Il Papa ha concluso dicendo: «È questa la fede, credere, fare posto al Signore affinché venga e mi cambi». Ne faremo esperienza nel sacramento della riconciliazione, al centro di tutte le nostre ferite, in occasione dell’Anno Santo della Misericordia, per diventarne poi umili e gioiosi testimoni.

Nella grande persecuzione che la Chiesa di Cristo sta subendo dal Pakistan alla Nigeria, passando per la Libia, la Siria e l’Iraq, il successore di Pietro fa pascolare le sue pecore attraverso numerose tribolazioni. Possa questo Giubileo «portare conforto ad ogni uomo e ad ogni donna del nostro tempo», come auspica Francesco, ricordando che «Dio perdona tutto, perdona sempre» (omelia del 13 marzo 2015).

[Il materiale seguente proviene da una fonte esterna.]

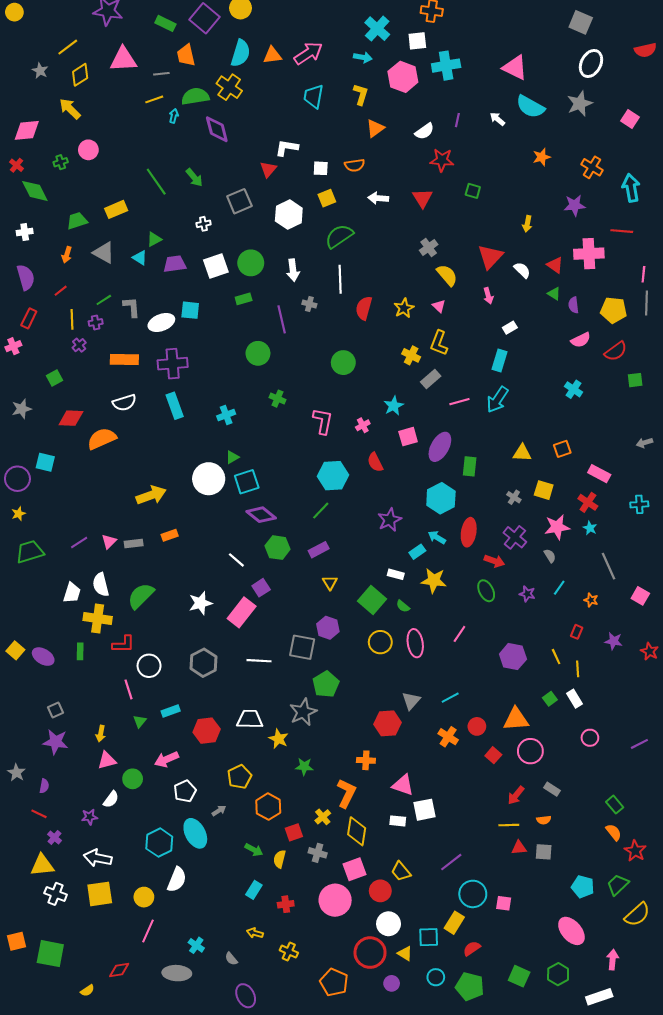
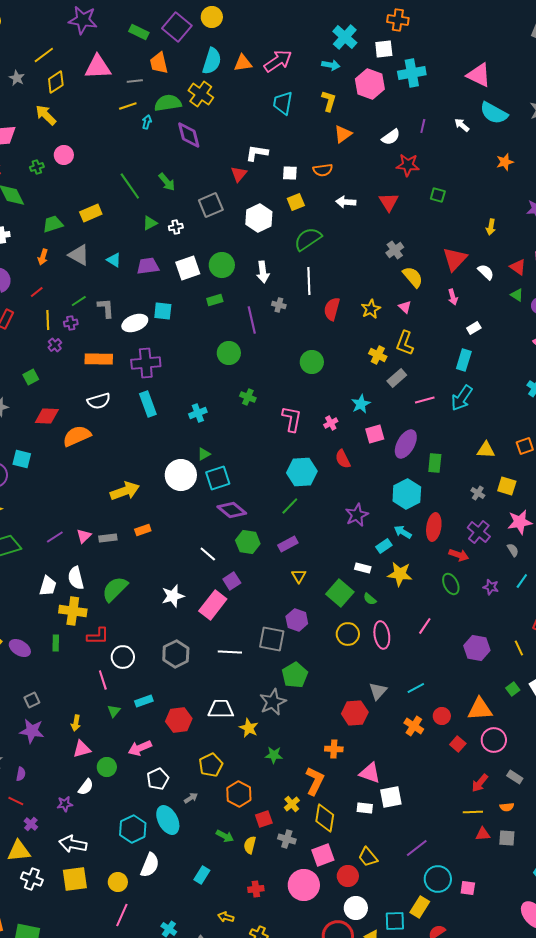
green triangle: (154, 239) -> (150, 223), moved
cyan rectangle: (254, 890) -> (202, 875), moved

Continuiamo, insieme a lui, ad affidare quest’Anno a Maria, Madre della Misericordia, «affinché rivolga verso di noi il suo sguardo e vegli sul nostro cammino: il nostro cammino penitenziale, il nostro cammino con il cuore aperto per un anno, per ricevere l’indulgenza di Dio, per ricevere la misericordia di Dio». Più ampiamente, avremo tutti l’opportunità di abbandonare la certezza di sentirci “giusti” e di giudicare sempre gli altri, di rinunciare all’orgoglio che ci spinge ad avere sempre ragione, per amare gratuitamente e perdonare generosamente. Come dice Francesco nella Bolla di proclamazione del Giubileo, Misericordiae Vultus (n° 20), con riferimento al salmo 50: «la giustizia di Dio è il suo perdono».